The attack, so massive that people as far away as Maryland felt the ground shake, had been shockingly easy. America was riddled with networks of German saboteurs, hiding in full daylight. Black Tom was only one part of their plans: secret anthrax facilities were situated just 10 miles from the White House; bombs were planted on ships, in buildings and mailed in boxes to the country’s civic and business leaders; an underground syndicate helped potential terrorists obtain fake IDs, housing and money. Americans, feeling buffered by miles of ocean and burgeoning prosperity, had ignored the mounting threat. President Wilson himself knew an attack of this magnitude was possible, and yet nothing had been done to stop it—or prosecute those responsible.
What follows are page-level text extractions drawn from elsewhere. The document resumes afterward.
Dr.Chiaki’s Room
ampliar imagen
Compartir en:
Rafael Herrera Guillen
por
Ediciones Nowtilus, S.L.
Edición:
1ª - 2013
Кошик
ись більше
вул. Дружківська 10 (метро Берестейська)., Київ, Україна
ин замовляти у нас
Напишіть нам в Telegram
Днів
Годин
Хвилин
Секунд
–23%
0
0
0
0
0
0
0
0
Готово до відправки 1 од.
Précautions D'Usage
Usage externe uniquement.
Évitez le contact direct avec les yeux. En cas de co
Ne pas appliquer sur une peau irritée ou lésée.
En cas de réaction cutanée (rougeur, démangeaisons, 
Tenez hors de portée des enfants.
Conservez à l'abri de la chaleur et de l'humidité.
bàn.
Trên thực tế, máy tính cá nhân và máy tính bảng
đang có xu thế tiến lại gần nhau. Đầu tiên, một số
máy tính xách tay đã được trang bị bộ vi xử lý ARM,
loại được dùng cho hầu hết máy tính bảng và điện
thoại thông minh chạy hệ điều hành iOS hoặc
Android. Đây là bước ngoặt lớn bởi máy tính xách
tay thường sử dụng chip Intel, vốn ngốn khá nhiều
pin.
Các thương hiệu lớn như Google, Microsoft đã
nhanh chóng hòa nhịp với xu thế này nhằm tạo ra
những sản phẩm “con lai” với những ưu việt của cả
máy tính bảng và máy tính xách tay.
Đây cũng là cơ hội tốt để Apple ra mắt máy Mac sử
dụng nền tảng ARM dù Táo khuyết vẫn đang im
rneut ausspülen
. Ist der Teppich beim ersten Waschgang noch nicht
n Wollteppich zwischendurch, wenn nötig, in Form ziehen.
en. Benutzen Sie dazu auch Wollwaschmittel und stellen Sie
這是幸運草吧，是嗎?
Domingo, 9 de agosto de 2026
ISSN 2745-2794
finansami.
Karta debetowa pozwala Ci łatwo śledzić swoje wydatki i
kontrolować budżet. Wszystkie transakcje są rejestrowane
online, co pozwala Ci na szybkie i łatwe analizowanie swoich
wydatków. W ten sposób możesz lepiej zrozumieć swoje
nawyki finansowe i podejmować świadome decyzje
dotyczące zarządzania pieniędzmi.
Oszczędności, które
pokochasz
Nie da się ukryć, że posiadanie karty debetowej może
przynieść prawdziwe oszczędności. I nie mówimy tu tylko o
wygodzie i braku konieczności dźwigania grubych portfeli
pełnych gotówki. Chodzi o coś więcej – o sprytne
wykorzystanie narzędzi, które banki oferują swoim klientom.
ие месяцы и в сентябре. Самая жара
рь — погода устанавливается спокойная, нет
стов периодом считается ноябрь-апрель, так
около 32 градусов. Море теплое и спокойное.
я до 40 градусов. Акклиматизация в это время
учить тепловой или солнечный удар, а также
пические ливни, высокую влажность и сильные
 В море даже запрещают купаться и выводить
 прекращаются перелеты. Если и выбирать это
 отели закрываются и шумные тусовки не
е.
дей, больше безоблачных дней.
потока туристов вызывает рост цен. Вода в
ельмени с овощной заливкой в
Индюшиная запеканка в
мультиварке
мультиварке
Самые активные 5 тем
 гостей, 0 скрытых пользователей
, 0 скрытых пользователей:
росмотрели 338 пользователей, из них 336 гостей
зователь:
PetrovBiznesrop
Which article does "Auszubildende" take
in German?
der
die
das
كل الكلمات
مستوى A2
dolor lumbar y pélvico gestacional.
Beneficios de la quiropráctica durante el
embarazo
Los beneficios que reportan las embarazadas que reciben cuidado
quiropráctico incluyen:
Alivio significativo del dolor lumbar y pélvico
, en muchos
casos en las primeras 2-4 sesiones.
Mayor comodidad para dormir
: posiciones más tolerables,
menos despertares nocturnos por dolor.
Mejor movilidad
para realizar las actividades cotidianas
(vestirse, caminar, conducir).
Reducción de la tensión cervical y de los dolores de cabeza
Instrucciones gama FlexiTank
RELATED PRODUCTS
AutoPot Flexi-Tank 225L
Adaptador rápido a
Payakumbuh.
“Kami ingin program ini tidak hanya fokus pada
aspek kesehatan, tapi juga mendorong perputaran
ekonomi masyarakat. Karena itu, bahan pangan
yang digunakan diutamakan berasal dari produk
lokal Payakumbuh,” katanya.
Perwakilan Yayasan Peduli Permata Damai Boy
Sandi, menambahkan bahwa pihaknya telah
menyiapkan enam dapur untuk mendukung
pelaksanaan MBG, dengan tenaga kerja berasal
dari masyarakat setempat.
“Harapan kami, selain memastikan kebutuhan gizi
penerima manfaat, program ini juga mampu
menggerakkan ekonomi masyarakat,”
But if the White House or the German government thought Black Tom would be easily forgotten, they were wrong. Three American lawyers —John McCloy, Amos Peaslee, and Harold Martin— made it their mission to solve the Black Tom mystery. Their hunt for justice would take them undercover to Europe; deep into the shadowy world of secret agents and double-cross; through the halls of Washington and the capitals of Europe. It would challenge their beliefs in right and wrong, and strain their personal lives. And they would discover a sinister plot so vast it could hardly have been imagined—a conspiracy that stretched from downtown Manhattan to South America to the heart of Berlin.
With the pace of a legal thriller and the detail of the richest history, The Detonators is the first full accounting of a crime and a cover up that resonates strongly in a post-9/11 America.